— YOUR ASSIGNMENT —
Scan the records below for the string "with" and return every line where it appears.

GIVEN DATA Block Start

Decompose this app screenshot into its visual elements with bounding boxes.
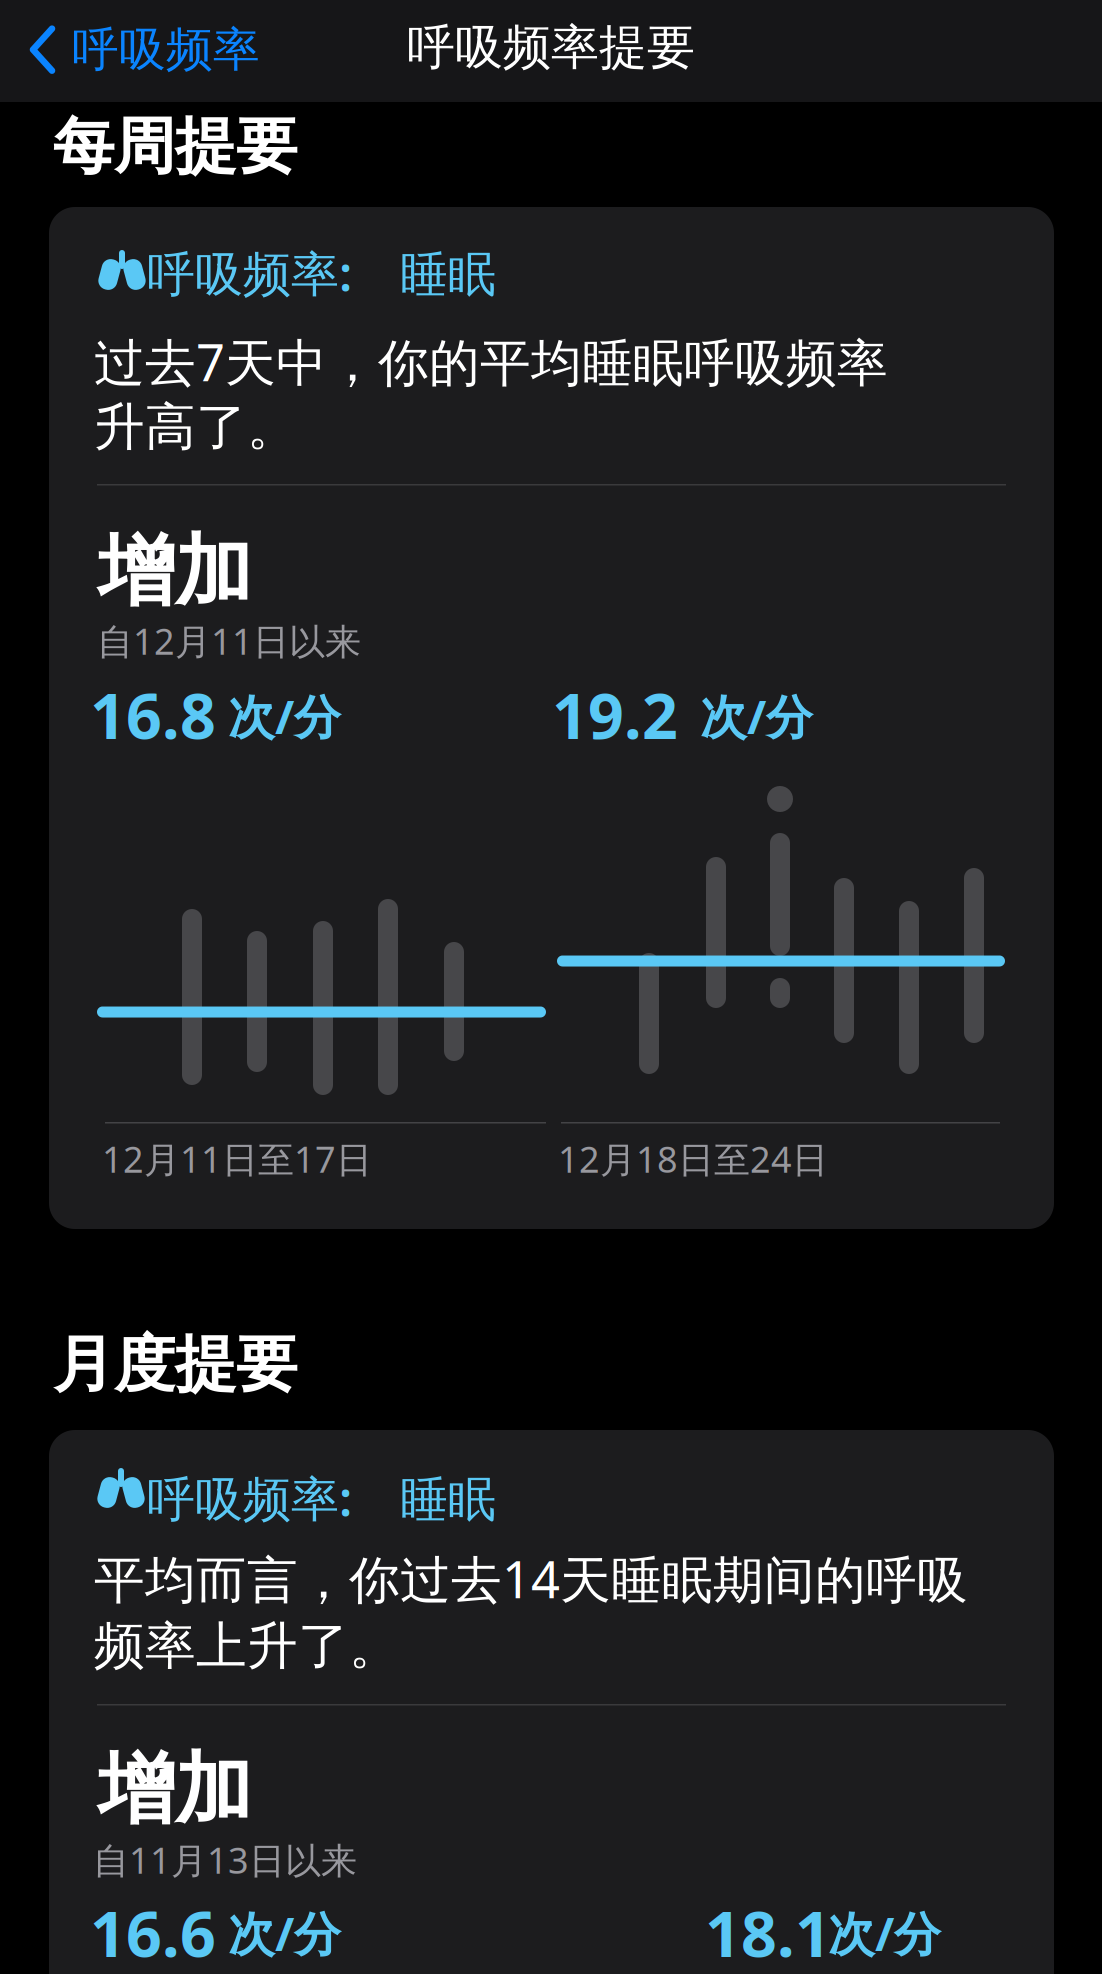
staticText: 16.6 (90, 1891, 216, 1974)
staticText: 次/分 (228, 1902, 341, 1964)
staticText: 18.1 (705, 1891, 831, 1974)
staticText: 呼吸频率: 睡眠 (147, 1466, 496, 1530)
staticText: 12月18日至24日 (558, 1135, 828, 1183)
staticText: 16.8 (90, 673, 216, 756)
staticText: 平均而言，你过去14天睡眠期间的呼吸 (94, 1545, 968, 1612)
staticText: 次/分 (228, 685, 341, 747)
staticText: 每周提要 (53, 109, 297, 184)
staticText: 呼吸频率: 睡眠 (147, 241, 496, 305)
staticText: 升高了。 (94, 396, 298, 458)
staticText: 过去7天中，你的平均睡眠呼吸频率 (94, 328, 888, 395)
staticText: 19.2 (552, 673, 678, 756)
staticText: 呼吸频率 (72, 21, 260, 78)
staticText: 增加 (98, 1742, 252, 1837)
staticText: 月度提要 (53, 1327, 297, 1402)
staticText: 自12月11日以来 (97, 617, 361, 665)
staticText: 12月11日至17日 (102, 1135, 372, 1183)
staticText: 频率上升了。 (94, 1615, 400, 1677)
button[interactable]: 返回 呼吸频率 (28, 21, 260, 78)
staticText: 次/分 (828, 1902, 941, 1964)
staticText: 呼吸频率提要 (407, 18, 695, 77)
staticText: 次/分 (700, 685, 813, 747)
staticText: 自11月13日以来 (93, 1836, 357, 1884)
staticText: 增加 (98, 524, 252, 619)
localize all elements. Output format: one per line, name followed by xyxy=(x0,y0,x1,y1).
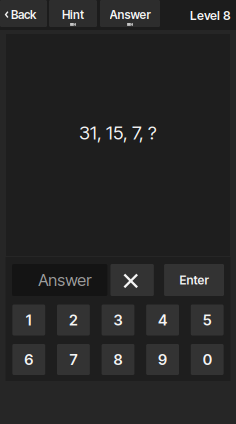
staticText: Answer xyxy=(38,270,91,290)
staticText: Level 8 xyxy=(190,8,231,23)
button[interactable]: 9 xyxy=(146,344,179,375)
staticText: Enter xyxy=(180,273,209,287)
button[interactable]: Hint xyxy=(49,0,97,27)
staticText: 5 xyxy=(203,311,212,329)
staticText: Hint xyxy=(62,7,84,22)
staticText: 1 xyxy=(26,311,32,329)
button[interactable]: Answer xyxy=(100,0,160,27)
staticText: 4 xyxy=(158,311,167,329)
button[interactable]: 2 xyxy=(57,304,90,336)
staticText: 2 xyxy=(69,311,78,329)
button[interactable]: 4 xyxy=(146,304,179,336)
staticText: 6 xyxy=(24,350,33,369)
staticText: Back xyxy=(11,7,36,22)
button[interactable]: Enter xyxy=(164,264,224,296)
button[interactable]: 5 xyxy=(191,304,224,336)
staticText: 9 xyxy=(158,350,167,369)
staticText: 3 xyxy=(114,311,122,329)
button[interactable]: Back xyxy=(0,0,47,27)
button[interactable]: 3 xyxy=(102,304,134,336)
button[interactable]: 6 xyxy=(12,344,45,375)
staticText: Answer xyxy=(110,7,150,22)
staticText: 0 xyxy=(203,350,212,369)
button[interactable]: 7 xyxy=(57,344,90,375)
button[interactable]: 0 xyxy=(191,344,224,375)
staticText: 7 xyxy=(69,350,77,369)
staticText: 31, 15, 7, ? xyxy=(79,122,157,144)
staticText: 8 xyxy=(114,350,122,369)
button[interactable]: Clear xyxy=(110,264,154,296)
button[interactable]: 1 xyxy=(12,304,45,336)
button[interactable]: 8 xyxy=(102,344,134,375)
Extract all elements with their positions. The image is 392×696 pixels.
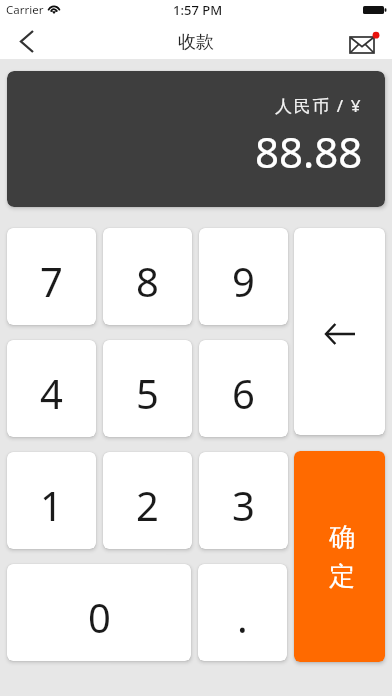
- staticText: 9: [232, 254, 255, 308]
- staticText: 8: [136, 254, 159, 308]
- staticText: 3: [232, 478, 255, 532]
- button[interactable]: 0: [7, 564, 191, 661]
- button[interactable]: 确 定: [294, 451, 385, 662]
- staticText: 1:57 PM: [173, 1, 223, 19]
- button[interactable]: Backspace: [294, 228, 385, 435]
- staticText: Carrier: [6, 2, 44, 18]
- button[interactable]: 4: [7, 340, 96, 437]
- staticText: 88.88: [255, 123, 363, 180]
- button[interactable]: Messages: [342, 20, 392, 59]
- staticText: 1: [40, 478, 63, 532]
- staticText: 人民币 / ¥: [275, 94, 363, 117]
- button[interactable]: 2: [103, 452, 192, 549]
- button[interactable]: .: [198, 564, 287, 661]
- button[interactable]: 1: [7, 452, 96, 549]
- button[interactable]: 6: [199, 340, 288, 437]
- staticText: .: [237, 590, 248, 644]
- staticText: 0: [88, 590, 111, 644]
- staticText: 6: [232, 366, 255, 420]
- staticText: 2: [136, 478, 159, 532]
- staticText: 5: [136, 366, 159, 420]
- staticText: 确 定: [329, 521, 355, 593]
- button[interactable]: 9: [199, 228, 288, 325]
- staticText: 4: [40, 366, 63, 420]
- staticText: 7: [40, 254, 63, 308]
- button[interactable]: Back: [0, 20, 48, 59]
- button[interactable]: 5: [103, 340, 192, 437]
- button[interactable]: 7: [7, 228, 96, 325]
- button[interactable]: 3: [199, 452, 288, 549]
- staticText: 收款: [178, 31, 214, 54]
- button[interactable]: 8: [103, 228, 192, 325]
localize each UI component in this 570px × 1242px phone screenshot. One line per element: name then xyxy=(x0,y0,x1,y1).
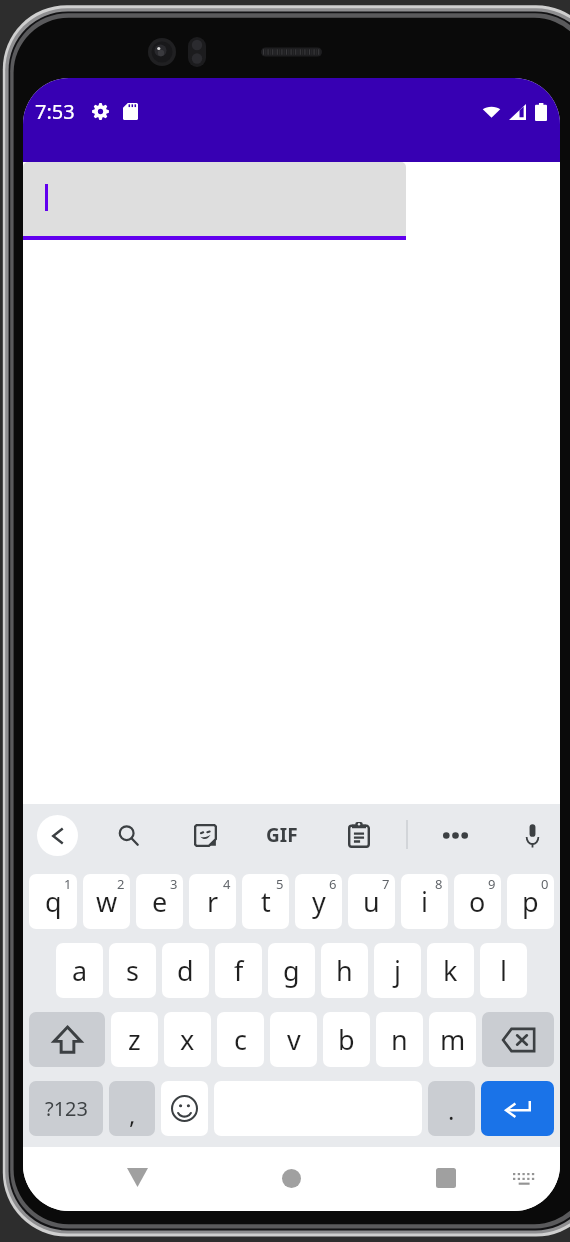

GIVEN DATA Block End

— THE COMPLETED TASK —
Decompose this app screenshot into its visual elements with bounding boxes.
Extract all elements with their positions. The image is 392×696 pixels.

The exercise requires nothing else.